Além das isenções fiscais, há ainda o abatimento de dívidas. Sobre as renegociações de dívidas, há números que dimensionam o impacto da medida. De acordo com dados da Procuradoria-Geral da Fazenda Nacional (PGFN) cedidos à reportagem, desde julho de 2021 foram deferidos 21,4 mil parcelamentos ligados ao programa. No período, foram parcelados mais de R$ 38 bilhões em dívidas. Aplicados os descontos previstos no programa, porém, a cifra cai para R$ 18,36 bilhões.
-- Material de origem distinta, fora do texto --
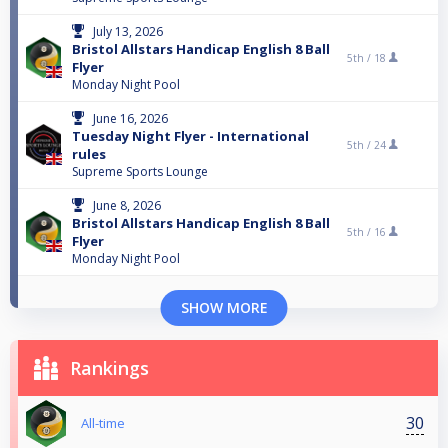
July 13, 2026
Bristol Allstars Handicap English 8 Ball
5th /
18
Flyer
Monday Night Pool
June 16, 2026
Tuesday Night Flyer - International
5th /
24
rules
Supreme Sports Lounge
June 8, 2026
Bristol Allstars Handicap English 8 Ball
5th /
16
Flyer
Monday Night Pool
SHOW MORE
Rankings
30
All-time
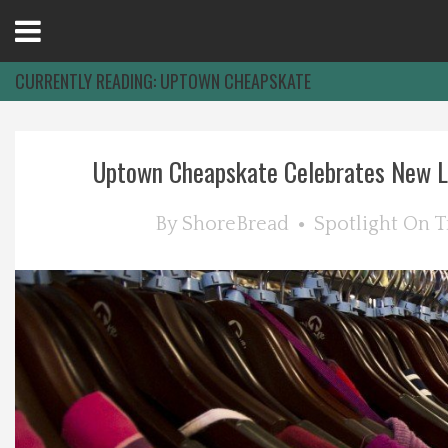
Open
Menu
CURRENTLY READING:
UPTOWN CHEAPSKATE
Home
Uptown Cheapskate Celebrates New Lo
Best Of
By
ShoreBread
Spotlight On
T
Delmarva Dining
Explore The Shore
Health & Wellness
Spotlight On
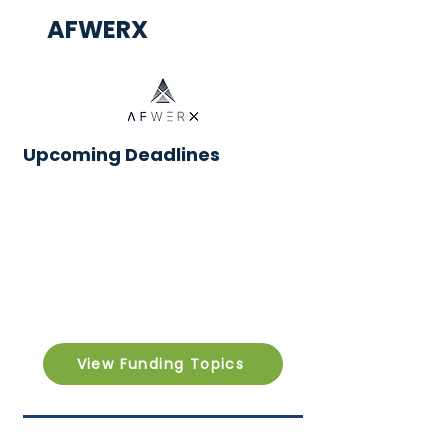
AFWERX
Upcoming Deadlines
View Funding Topics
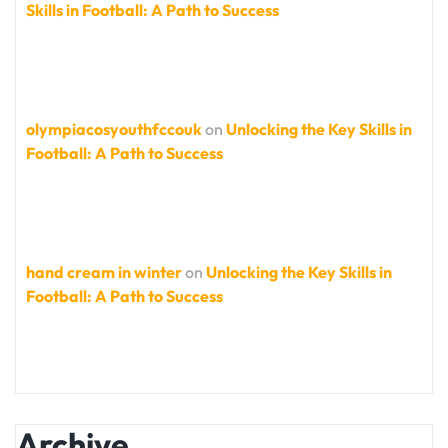
Skills in Football: A Path to Success
olympiacosyouthfccouk
on
Unlocking the Key Skills in
Football: A Path to Success
hand cream in winter
on
Unlocking the Key Skills in
Football: A Path to Success
Archive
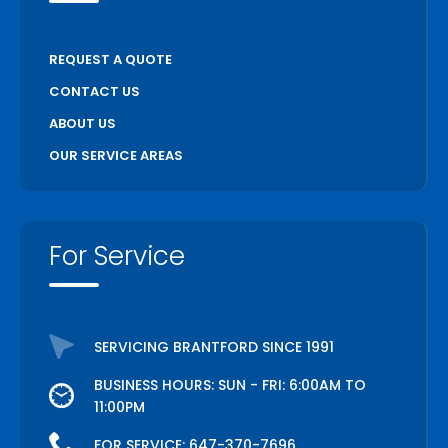
REQUEST A QUOTE
CONTACT US
ABOUT US
OUR SERVICE AREAS
For Service
SERVICING BRANTFORD SINCE 1991
BUSINESS HOURS: SUN - FRI: 6:00AM TO
11:00PM
FOR SERVICE:
647-370-7696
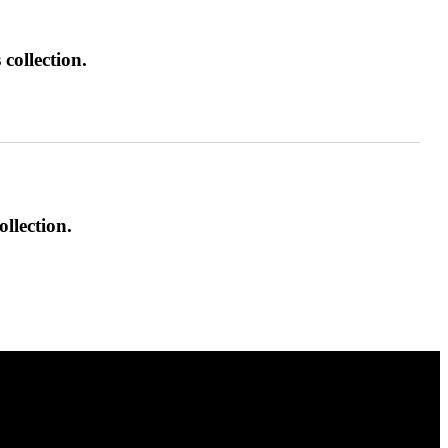
collection.
ollection.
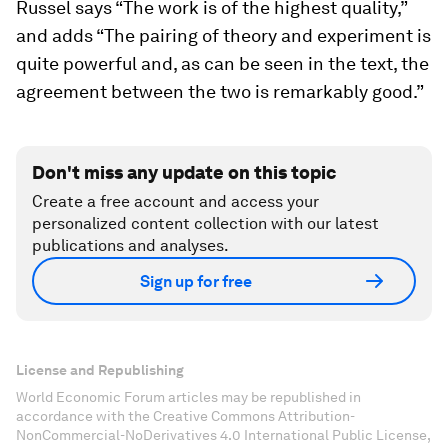
Russel says “The work is of the highest quality,”
and adds “The pairing of theory and experiment is
quite powerful and, as can be seen in the text, the
agreement between the two is remarkably good.”
Don't miss any update on this topic
Create a free account and access your
personalized content collection with our latest
publications and analyses.
Sign up for free
License and Republishing
World Economic Forum articles may be republished in
accordance with the Creative Commons Attribution-
NonCommercial-NoDerivatives 4.0 International Public License,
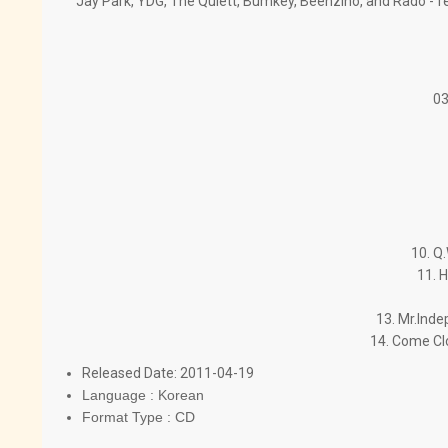
Jay Park, YDG, The Quiett, Bumkey, Beenzino, and Rado - fe
03
10. Q
11. H
13. Mr.Inde
14. Come Cl
Released Date: 2011-04-19
Language : Korean
Format Type : CD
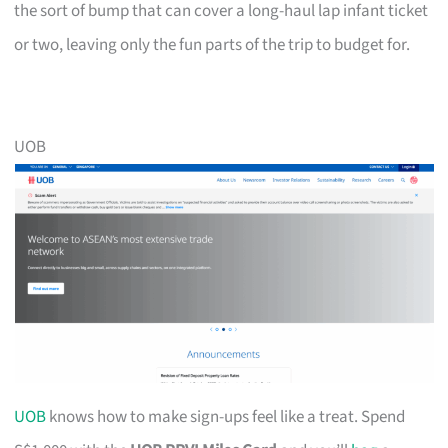
the sort of bump that can cover a long-haul lap infant ticket
or two, leaving only the fun parts of the trip to budget for.
UOB
UOB
knows how to make sign-ups feel like a treat. Spend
Outro custo potencial decorre da indenização a empresas que tiveram redução de pelo 50% no faturamento entre 2019 e 2020 por conta de despesas com salários de empregados durante a pandemia. Essa destinação, que não é obrigatória, tem teto de R$ 2,5 bilhões em gastos pela União.
Sem definir nem estimar o total de atividades e empresas abarcadas, a previsibilidade tanto para contribuintes quanto para o cenário fiscal é opaca.